• WHAT YOU ARE ASKED TO DO:
Each record below needs to be reproduced precisely, though not its pictures.

• AVAILABLE DATA:
((

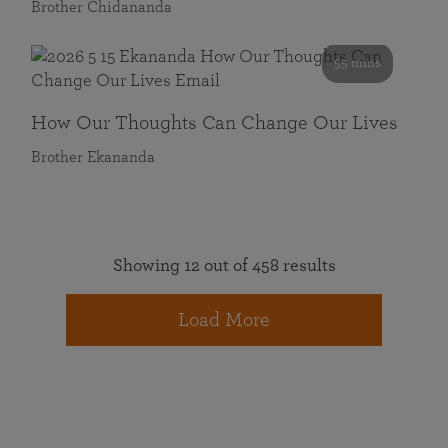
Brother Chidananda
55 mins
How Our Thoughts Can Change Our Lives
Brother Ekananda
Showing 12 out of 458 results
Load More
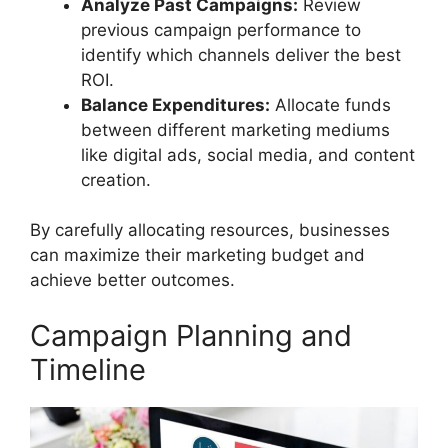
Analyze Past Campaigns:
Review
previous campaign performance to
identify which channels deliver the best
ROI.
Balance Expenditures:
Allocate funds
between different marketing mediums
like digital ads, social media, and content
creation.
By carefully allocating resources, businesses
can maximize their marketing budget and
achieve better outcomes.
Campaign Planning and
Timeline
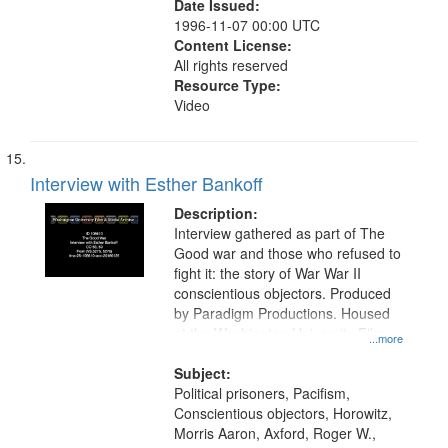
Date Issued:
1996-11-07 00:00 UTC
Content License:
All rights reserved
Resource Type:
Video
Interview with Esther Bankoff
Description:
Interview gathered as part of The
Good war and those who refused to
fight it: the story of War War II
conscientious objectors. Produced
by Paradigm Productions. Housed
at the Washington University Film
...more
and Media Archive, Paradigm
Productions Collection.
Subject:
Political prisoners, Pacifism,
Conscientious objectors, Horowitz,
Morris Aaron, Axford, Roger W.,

))

• WRITTEN RESPONSE:
Brother Chidananda
55 mins
How Our Thoughts Can Change Our Lives
Brother Ekananda
Showing 12 out of 458 results
Load More
Analyze Past Campaigns:
Review
previous campaign performance to
identify which channels deliver the best
ROI.
Balance Expenditures:
Allocate funds
between different marketing mediums
like digital ads, social media, and content
creation.
By carefully allocating resources, businesses
can maximize their marketing budget and
achieve better outcomes.
Campaign Planning and
Timeline
Date Issued:
1996-11-07 00:00 UTC
Content License:
All rights reserved
Resource Type:
Video
Interview with Esther Bankoff
Description:
Interview gathered as part of The
Good war and those who refused to
fight it: the story of War War II
conscientious objectors. Produced
by Paradigm Productions. Housed
at the Washington University Film
...more
and Media Archive, Paradigm
Productions Collection.
Subject:
Political prisoners, Pacifism,
Conscientious objectors, Horowitz,
Morris Aaron, Axford, Roger W.,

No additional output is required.